Royal Commission super insights
Royal Commission super insights
The Final Report is set to have implications for superannuation distribution models, governance and culture, regulation and insurance.
Commissioner Kenneth Hayne has handed down his long-awaited report into Misconduct in the Banking, Superannuation and Financial Services Industry and, based on KPMG’s initial analysis, the Final Report will have far-reaching effects on superannuation funds and the financial services industry more broadly.
For the superannuation industry, the Final Report’s recommendations emphasise trustees’ obligations to their members, seek to adjust the regulatory framework to clarify the roles of the Regulators, and of more significance, enforce accountability through the introduction of civil penalties and the extension of the Banking Executive Accountability Regime (BEAR) to superannuation.
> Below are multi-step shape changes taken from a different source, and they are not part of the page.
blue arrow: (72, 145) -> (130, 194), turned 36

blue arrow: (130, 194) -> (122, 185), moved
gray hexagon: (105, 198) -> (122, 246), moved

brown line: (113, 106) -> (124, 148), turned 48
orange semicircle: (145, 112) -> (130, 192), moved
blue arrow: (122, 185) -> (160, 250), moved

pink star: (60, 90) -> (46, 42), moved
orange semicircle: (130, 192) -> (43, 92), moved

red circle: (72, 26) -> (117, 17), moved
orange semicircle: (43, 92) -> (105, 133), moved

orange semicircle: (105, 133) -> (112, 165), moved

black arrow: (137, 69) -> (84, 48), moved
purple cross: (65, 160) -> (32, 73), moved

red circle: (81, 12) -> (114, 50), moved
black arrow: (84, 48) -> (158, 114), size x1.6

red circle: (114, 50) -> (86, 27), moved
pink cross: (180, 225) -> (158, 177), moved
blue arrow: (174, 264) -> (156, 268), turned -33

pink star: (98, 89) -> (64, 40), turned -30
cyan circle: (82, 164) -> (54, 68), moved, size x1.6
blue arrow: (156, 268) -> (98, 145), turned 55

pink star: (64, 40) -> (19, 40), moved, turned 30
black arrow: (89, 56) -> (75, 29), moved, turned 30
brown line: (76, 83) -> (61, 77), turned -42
There is no doubt the recommendations will significantly impact the business models and operations of a range of superannuation funds in the industry.
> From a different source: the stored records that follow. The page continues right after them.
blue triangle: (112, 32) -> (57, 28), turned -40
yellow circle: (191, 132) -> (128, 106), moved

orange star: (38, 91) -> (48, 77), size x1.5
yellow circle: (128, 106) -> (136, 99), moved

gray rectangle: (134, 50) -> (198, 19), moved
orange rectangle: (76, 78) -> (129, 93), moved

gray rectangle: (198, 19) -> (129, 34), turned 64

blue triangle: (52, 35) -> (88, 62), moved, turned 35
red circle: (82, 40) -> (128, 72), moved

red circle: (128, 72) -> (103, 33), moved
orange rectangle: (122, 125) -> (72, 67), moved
Recommendations calling for a person to have only one default account and a ban on the unsolicited offer or sale of superannuation (and insurance) products will impact how many funds acquire new members, as will the proposed amendments to commission arrangements in respect of superannuation products. The additional restrictions on the payment of advice fees out of MySuper and choice products will also put considerable pressure on many financial advice businesses.
The Final Report also calls for the Insurance in Superannuation Voluntary Code to become enforceable through law, and seeks to improve the handling of insurance claims within superannuation.
Our analysis focuses on four broad themes likely to have the most impact on superannuation funds and providers to the industry:
- distribution models in superannuation
- governance and culture
- the regulatory environment
- insurance in superannuation.
Regardless of how, and in what form, The Report’s recommendations are implemented, they will undoubtedly have a significant impact on the structure of the superannuation industry for many years to come.